**Problem details:** Every line in the records below that holds the word "créditos" is to be copied.

═══ Exercise data

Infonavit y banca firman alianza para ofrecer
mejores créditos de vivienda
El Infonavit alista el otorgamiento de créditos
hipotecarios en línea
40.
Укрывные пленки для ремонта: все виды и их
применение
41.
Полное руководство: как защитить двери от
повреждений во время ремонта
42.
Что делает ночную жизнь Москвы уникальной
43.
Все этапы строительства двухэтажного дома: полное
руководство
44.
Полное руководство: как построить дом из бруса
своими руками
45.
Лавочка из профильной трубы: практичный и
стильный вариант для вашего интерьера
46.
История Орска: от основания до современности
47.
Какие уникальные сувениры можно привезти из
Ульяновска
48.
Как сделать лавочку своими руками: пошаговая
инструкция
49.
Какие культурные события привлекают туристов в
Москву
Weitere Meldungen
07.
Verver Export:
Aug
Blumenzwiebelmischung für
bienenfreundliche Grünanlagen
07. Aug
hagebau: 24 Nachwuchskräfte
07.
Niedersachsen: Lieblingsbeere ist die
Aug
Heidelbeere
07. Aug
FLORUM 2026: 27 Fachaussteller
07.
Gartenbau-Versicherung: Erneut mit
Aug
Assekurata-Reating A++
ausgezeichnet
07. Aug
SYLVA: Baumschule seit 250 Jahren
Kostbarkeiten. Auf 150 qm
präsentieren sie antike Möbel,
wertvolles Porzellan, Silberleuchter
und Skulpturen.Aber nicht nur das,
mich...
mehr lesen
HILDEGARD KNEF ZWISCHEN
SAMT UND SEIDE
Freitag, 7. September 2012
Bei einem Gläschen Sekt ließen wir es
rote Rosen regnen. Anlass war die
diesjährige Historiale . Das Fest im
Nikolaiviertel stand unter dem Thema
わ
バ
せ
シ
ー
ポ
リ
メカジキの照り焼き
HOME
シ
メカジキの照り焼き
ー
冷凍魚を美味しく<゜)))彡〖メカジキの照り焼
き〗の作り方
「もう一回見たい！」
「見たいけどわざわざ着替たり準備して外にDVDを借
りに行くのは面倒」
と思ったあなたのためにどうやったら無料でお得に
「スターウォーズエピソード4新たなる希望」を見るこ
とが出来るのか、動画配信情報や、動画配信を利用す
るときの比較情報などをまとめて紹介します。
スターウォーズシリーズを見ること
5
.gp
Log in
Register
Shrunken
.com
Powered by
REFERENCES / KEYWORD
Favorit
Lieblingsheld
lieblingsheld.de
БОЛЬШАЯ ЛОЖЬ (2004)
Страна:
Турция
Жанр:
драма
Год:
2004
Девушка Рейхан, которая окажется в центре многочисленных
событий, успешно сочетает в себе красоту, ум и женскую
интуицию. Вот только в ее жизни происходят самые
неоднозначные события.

══════

**Problem solution:**
mejores créditos de vivienda
El Infonavit alista el otorgamiento de créditos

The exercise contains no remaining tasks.